Ocean Safety logs 57 rescues on Oahu during high surf advisory

Local News

HONOLULU (KHON2) — The high surf advisory issued for the State of Hawaii kept Honolulu Ocean Safety officials busy on Sunday, Oct. 25.

[Hawaii’s Weather Station – Latest in Hawaii weather]

The north and west facing shores were the biggest and most active, accounting for 32 of the 57 rescues that Ocean Safety made on the island.

Rescues started before Ocean Safety lifeguards even hit their posts at 9 a.m. when a swimmer at Laniakea was rescued by the Honolulu Fire Department. Air 1 was deployed to assist and the surfer was brought to an open field unharmed.

Around 10 a.m. officials escorted a boat to shore with an injured man, 45, onboard. He apparently fell and hit his head on the boat. Paramedics responded to the Waianae Boat Harbor, treated him and took him to a nearby hospital in serious condition.

On Oahu’s westside, a 12-year-old boy was injured in the surf at Makaha Beach and transported to the hospital in serious condition.

“It’s been a busy day,” said Lieutenant Kerry Atwood of Honolulu Ocean Safety. “We’ve had rescues up and down the coastline. High volume of people here at our beach parks, on our beach, on our unguarded areas. So yes, it’s been a busy day.”

Lt. Atwood said that the waves on the North Shore were 15 to 20-foot faces, or 8 to 10-feet on the Hawaiian scale.

It’s posing a problem for many beginners.

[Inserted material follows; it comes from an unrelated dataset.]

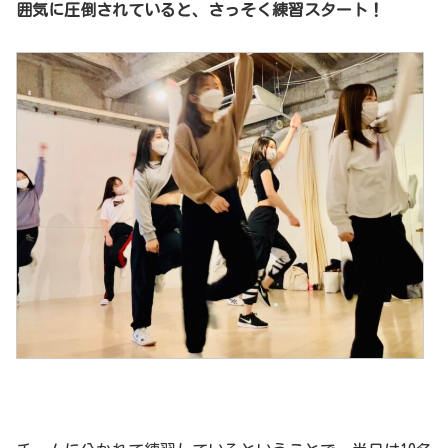
囲気に圧倒されていると、さっそく練習スタート！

“Due to the large interest in surfing now because of the lockdown, and surfing being one of the acceptable activities, much more people are reaching out in the water,” explained Lt. Atwood. “It poses a problem for us where we have inexperienced surfers, or maybe surfers who maybe haven’t done it for years that are now doing it again. That’s been a concern for us.”

Ocean Safety is also concerned about wave watchers at unguarded beaches.

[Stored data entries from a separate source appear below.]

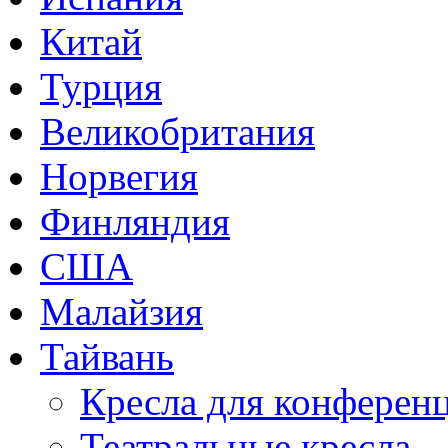
Китай
Турция
Великобритания
Норвегия
Финляндия
США
Малайзия
Тайвань
Кресла для конференц
Театральные кресла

“If you are coming out to the North Shore and watching from unguarded areas–if you do get into trouble, you’re going to have to rely on a mobile responder. If you’re going to view the surf do it from a guarded beach,” said Lt. Atwood.

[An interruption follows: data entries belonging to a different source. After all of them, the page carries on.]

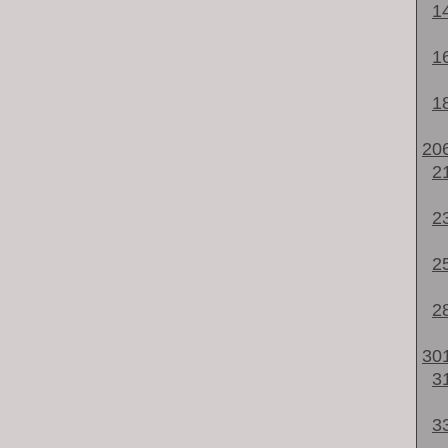
1
1
1
20
2
2
2
2
30
3
3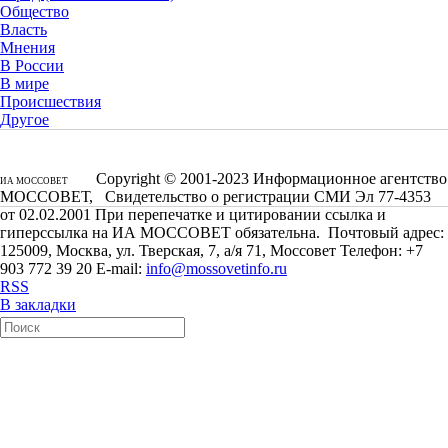
Общество
Власть
Мнения
В России
В мире
Происшествия
Другое
Copyright © 2001-2023 Информационное агентство
ИА МОССОВЕТ
МОССОВЕТ, Свидетельство о регистрации СМИ Эл 77-4353
от 02.02.2001 При перепечатке и цитировании ссылка и
гиперссылка на ИА МОССОВЕТ обязательна. Почтовый адрес:
125009, Москва, ул. Тверская, 7, а/я 71, Моссовет Телефон: +7
903 772 39 20 E-mail:
info@mossovetinfo.ru
RSS
В закладки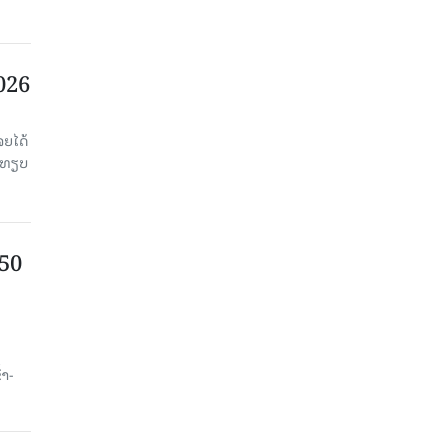
2026
ຈຍໄດ້
່ອທຽບ
750
ນ
້າ-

He added that he hopes the surf will go down and become more user-friendly on Monday. He’s advising beachgoers to check with lifeguards and abide by posted warning signs before entering the water.

Ocean Safety reported that they made a total of 57 rescues: 17 in the north, 15 in the west, 16 in the south and nine in the eastern shores of Oahu. Officials reported that they also logged about 5,150 preventative actions.